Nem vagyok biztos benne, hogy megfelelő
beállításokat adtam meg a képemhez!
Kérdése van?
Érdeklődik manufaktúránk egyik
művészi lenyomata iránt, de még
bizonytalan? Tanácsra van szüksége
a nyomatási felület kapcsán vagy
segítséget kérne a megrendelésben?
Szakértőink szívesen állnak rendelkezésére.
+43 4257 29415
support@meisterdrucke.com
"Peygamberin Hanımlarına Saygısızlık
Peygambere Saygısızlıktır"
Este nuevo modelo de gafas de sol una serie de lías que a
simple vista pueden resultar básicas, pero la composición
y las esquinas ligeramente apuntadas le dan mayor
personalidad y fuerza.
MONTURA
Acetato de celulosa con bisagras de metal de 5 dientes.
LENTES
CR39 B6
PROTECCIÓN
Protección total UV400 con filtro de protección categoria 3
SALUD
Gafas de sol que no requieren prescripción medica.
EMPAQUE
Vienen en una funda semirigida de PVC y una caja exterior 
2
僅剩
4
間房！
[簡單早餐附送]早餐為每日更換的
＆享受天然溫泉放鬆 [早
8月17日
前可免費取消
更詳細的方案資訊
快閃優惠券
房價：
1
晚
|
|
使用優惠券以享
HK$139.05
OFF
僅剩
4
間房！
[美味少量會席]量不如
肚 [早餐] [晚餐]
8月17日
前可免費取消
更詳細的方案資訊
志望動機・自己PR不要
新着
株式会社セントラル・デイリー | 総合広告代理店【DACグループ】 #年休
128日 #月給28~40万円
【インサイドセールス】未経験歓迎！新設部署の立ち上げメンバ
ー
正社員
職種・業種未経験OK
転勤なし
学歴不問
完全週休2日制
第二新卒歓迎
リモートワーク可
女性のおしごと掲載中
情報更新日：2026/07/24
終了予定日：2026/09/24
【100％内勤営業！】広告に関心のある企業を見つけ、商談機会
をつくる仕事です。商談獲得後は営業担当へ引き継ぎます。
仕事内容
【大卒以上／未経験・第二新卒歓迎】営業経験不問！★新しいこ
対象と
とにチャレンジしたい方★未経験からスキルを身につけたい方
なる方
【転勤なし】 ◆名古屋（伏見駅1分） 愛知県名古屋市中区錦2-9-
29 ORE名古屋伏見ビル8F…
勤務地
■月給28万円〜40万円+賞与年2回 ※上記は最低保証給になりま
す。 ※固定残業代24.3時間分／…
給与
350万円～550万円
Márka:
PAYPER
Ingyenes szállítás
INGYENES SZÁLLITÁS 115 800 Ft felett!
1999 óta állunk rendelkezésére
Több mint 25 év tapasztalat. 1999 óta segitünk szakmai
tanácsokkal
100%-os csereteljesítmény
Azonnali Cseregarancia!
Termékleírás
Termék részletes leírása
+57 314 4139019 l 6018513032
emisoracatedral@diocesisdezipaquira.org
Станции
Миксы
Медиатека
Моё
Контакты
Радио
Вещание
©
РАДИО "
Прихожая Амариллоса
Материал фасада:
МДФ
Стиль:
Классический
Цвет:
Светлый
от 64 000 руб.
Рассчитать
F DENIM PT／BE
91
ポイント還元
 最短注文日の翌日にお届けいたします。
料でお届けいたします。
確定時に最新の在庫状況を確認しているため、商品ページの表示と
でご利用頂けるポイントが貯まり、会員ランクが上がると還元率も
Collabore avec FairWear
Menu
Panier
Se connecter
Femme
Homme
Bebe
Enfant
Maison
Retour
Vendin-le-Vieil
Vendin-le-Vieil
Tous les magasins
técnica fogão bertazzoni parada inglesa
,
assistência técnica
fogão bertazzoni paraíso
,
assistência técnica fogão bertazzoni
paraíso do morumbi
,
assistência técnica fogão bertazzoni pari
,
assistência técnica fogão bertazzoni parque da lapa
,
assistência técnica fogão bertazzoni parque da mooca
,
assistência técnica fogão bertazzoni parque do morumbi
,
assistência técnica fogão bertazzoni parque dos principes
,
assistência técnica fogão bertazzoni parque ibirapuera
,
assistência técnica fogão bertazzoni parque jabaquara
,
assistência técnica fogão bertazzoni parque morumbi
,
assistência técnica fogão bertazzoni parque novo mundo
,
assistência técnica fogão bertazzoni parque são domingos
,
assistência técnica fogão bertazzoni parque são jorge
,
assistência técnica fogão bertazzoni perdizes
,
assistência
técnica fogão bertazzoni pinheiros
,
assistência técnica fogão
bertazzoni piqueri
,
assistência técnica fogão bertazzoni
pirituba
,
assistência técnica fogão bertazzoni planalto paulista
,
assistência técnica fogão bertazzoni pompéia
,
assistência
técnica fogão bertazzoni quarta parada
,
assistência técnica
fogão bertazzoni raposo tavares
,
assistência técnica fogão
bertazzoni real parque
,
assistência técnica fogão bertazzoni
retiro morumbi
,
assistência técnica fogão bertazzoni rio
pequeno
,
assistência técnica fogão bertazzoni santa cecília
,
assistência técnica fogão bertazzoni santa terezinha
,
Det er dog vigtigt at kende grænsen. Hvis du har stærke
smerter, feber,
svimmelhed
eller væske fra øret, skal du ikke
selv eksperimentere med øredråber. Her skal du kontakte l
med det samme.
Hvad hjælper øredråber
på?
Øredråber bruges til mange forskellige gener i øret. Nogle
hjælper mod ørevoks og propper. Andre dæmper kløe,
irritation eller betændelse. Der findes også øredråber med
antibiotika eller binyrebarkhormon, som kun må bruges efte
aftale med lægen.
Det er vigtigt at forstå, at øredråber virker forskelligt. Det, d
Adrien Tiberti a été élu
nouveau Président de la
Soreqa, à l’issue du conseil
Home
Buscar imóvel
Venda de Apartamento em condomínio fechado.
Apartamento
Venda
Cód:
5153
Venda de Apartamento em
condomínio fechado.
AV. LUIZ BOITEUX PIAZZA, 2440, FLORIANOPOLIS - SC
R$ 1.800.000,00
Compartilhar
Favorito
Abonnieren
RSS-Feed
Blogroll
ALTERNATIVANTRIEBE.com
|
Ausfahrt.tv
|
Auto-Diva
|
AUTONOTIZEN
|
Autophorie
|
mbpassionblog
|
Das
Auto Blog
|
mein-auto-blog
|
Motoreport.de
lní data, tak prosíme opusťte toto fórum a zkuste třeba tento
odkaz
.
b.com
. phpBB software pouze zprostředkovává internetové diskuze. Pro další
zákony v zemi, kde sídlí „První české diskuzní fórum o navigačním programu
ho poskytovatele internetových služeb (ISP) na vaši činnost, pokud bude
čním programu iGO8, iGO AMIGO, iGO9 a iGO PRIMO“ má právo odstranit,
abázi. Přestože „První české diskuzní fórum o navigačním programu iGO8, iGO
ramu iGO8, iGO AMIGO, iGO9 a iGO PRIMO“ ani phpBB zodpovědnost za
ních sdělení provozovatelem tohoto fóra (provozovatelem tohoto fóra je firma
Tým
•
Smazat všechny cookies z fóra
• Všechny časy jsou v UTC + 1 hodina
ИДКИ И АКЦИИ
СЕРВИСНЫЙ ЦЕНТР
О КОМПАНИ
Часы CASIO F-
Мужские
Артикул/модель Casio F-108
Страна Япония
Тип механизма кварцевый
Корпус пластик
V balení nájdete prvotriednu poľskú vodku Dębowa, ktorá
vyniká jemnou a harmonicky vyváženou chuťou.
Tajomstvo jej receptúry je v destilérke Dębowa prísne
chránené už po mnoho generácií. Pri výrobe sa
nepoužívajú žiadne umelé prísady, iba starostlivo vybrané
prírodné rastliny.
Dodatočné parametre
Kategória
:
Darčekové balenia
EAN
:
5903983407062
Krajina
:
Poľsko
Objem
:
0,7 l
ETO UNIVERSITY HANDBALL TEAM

*Work instructions:* Your answer must be the full listing, restated word for word.

*Exercise answer:*
Nem vagyok biztos benne, hogy megfelelő
beállításokat adtam meg a képemhez!
Kérdése van?
Érdeklődik manufaktúránk egyik
művészi lenyomata iránt, de még
bizonytalan? Tanácsra van szüksége
a nyomatási felület kapcsán vagy
segítséget kérne a megrendelésben?
Szakértőink szívesen állnak rendelkezésére.
+43 4257 29415
support@meisterdrucke.com
"Peygamberin Hanımlarına Saygısızlık
Peygambere Saygısızlıktır"
Este nuevo modelo de gafas de sol una serie de lías que a
simple vista pueden resultar básicas, pero la composición
y las esquinas ligeramente apuntadas le dan mayor
personalidad y fuerza.
MONTURA
Acetato de celulosa con bisagras de metal de 5 dientes.
LENTES
CR39 B6
PROTECCIÓN
Protección total UV400 con filtro de protección categoria 3
SALUD
Gafas de sol que no requieren prescripción medica.
EMPAQUE
Vienen en una funda semirigida de PVC y una caja exterior 
2
僅剩
4
間房！
[簡單早餐附送]早餐為每日更換的
＆享受天然溫泉放鬆 [早
8月17日
前可免費取消
更詳細的方案資訊
快閃優惠券
房價：
1
晚
|
|
使用優惠券以享
HK$139.05
OFF
僅剩
4
間房！
[美味少量會席]量不如
肚 [早餐] [晚餐]
8月17日
前可免費取消
更詳細的方案資訊
志望動機・自己PR不要
新着
株式会社セントラル・デイリー | 総合広告代理店【DACグループ】 #年休
128日 #月給28~40万円
【インサイドセールス】未経験歓迎！新設部署の立ち上げメンバ
ー
正社員
職種・業種未経験OK
転勤なし
学歴不問
完全週休2日制
第二新卒歓迎
リモートワーク可
女性のおしごと掲載中
情報更新日：2026/07/24
終了予定日：2026/09/24
【100％内勤営業！】広告に関心のある企業を見つけ、商談機会
をつくる仕事です。商談獲得後は営業担当へ引き継ぎます。
仕事内容
【大卒以上／未経験・第二新卒歓迎】営業経験不問！★新しいこ
対象と
とにチャレンジしたい方★未経験からスキルを身につけたい方
なる方
【転勤なし】 ◆名古屋（伏見駅1分） 愛知県名古屋市中区錦2-9-
29 ORE名古屋伏見ビル8F…
勤務地
■月給28万円〜40万円+賞与年2回 ※上記は最低保証給になりま
す。 ※固定残業代24.3時間分／…
給与
350万円～550万円
Márka:
PAYPER
Ingyenes szállítás
INGYENES SZÁLLITÁS 115 800 Ft felett!
1999 óta állunk rendelkezésére
Több mint 25 év tapasztalat. 1999 óta segitünk szakmai
tanácsokkal
100%-os csereteljesítmény
Azonnali Cseregarancia!
Termékleírás
Termék részletes leírása
+57 314 4139019 l 6018513032
emisoracatedral@diocesisdezipaquira.org
Станции
Миксы
Медиатека
Моё
Контакты
Радио
Вещание
©
РАДИО "
Прихожая Амариллоса
Материал фасада:
МДФ
Стиль:
Классический
Цвет:
Светлый
от 64 000 руб.
Рассчитать
F DENIM PT／BE
91
ポイント還元
 最短注文日の翌日にお届けいたします。
料でお届けいたします。
確定時に最新の在庫状況を確認しているため、商品ページの表示と
でご利用頂けるポイントが貯まり、会員ランクが上がると還元率も
Collabore avec FairWear
Menu
Panier
Se connecter
Femme
Homme
Bebe
Enfant
Maison
Retour
Vendin-le-Vieil
Vendin-le-Vieil
Tous les magasins
técnica fogão bertazzoni parada inglesa
,
assistência técnica
fogão bertazzoni paraíso
,
assistência técnica fogão bertazzoni
paraíso do morumbi
,
assistência técnica fogão bertazzoni pari
,
assistência técnica fogão bertazzoni parque da lapa
,
assistência técnica fogão bertazzoni parque da mooca
,
assistência técnica fogão bertazzoni parque do morumbi
,
assistência técnica fogão bertazzoni parque dos principes
,
assistência técnica fogão bertazzoni parque ibirapuera
,
assistência técnica fogão bertazzoni parque jabaquara
,
assistência técnica fogão bertazzoni parque morumbi
,
assistência técnica fogão bertazzoni parque novo mundo
,
assistência técnica fogão bertazzoni parque são domingos
,
assistência técnica fogão bertazzoni parque são jorge
,
assistência técnica fogão bertazzoni perdizes
,
assistência
técnica fogão bertazzoni pinheiros
,
assistência técnica fogão
bertazzoni piqueri
,
assistência técnica fogão bertazzoni
pirituba
,
assistência técnica fogão bertazzoni planalto paulista
,
assistência técnica fogão bertazzoni pompéia
,
assistência
técnica fogão bertazzoni quarta parada
,
assistência técnica
fogão bertazzoni raposo tavares
,
assistência técnica fogão
bertazzoni real parque
,
assistência técnica fogão bertazzoni
retiro morumbi
,
assistência técnica fogão bertazzoni rio
pequeno
,
assistência técnica fogão bertazzoni santa cecília
,
assistência técnica fogão bertazzoni santa terezinha
,
Det er dog vigtigt at kende grænsen. Hvis du har stærke
smerter, feber,
svimmelhed
eller væske fra øret, skal du ikke
selv eksperimentere med øredråber. Her skal du kontakte l
med det samme.
Hvad hjælper øredråber
på?
Øredråber bruges til mange forskellige gener i øret. Nogle
hjælper mod ørevoks og propper. Andre dæmper kløe,
irritation eller betændelse. Der findes også øredråber med
antibiotika eller binyrebarkhormon, som kun må bruges efte
aftale med lægen.
Det er vigtigt at forstå, at øredråber virker forskelligt. Det, d
Adrien Tiberti a été élu
nouveau Président de la
Soreqa, à l’issue du conseil
Home
Buscar imóvel
Venda de Apartamento em condomínio fechado.
Apartamento
Venda
Cód:
5153
Venda de Apartamento em
condomínio fechado.
AV. LUIZ BOITEUX PIAZZA, 2440, FLORIANOPOLIS - SC
R$ 1.800.000,00
Compartilhar
Favorito
Abonnieren
RSS-Feed
Blogroll
ALTERNATIVANTRIEBE.com
|
Ausfahrt.tv
|
Auto-Diva
|
AUTONOTIZEN
|
Autophorie
|
mbpassionblog
|
Das
Auto Blog
|
mein-auto-blog
|
Motoreport.de
lní data, tak prosíme opusťte toto fórum a zkuste třeba tento
odkaz
.
b.com
. phpBB software pouze zprostředkovává internetové diskuze. Pro další
zákony v zemi, kde sídlí „První české diskuzní fórum o navigačním programu
ho poskytovatele internetových služeb (ISP) na vaši činnost, pokud bude
čním programu iGO8, iGO AMIGO, iGO9 a iGO PRIMO“ má právo odstranit,
abázi. Přestože „První české diskuzní fórum o navigačním programu iGO8, iGO
ramu iGO8, iGO AMIGO, iGO9 a iGO PRIMO“ ani phpBB zodpovědnost za
ních sdělení provozovatelem tohoto fóra (provozovatelem tohoto fóra je firma
Tým
•
Smazat všechny cookies z fóra
• Všechny časy jsou v UTC + 1 hodina
ИДКИ И АКЦИИ
СЕРВИСНЫЙ ЦЕНТР
О КОМПАНИ
Часы CASIO F-
Мужские
Артикул/модель Casio F-108
Страна Япония
Тип механизма кварцевый
Корпус пластик
V balení nájdete prvotriednu poľskú vodku Dębowa, ktorá
vyniká jemnou a harmonicky vyváženou chuťou.
Tajomstvo jej receptúry je v destilérke Dębowa prísne
chránené už po mnoho generácií. Pri výrobe sa
nepoužívajú žiadne umelé prísady, iba starostlivo vybrané
prírodné rastliny.
Dodatočné parametre
Kategória
:
Darčekové balenia
EAN
:
5903983407062
Krajina
:
Poľsko
Objem
:
0,7 l
ETO UNIVERSITY HANDBALL TEAM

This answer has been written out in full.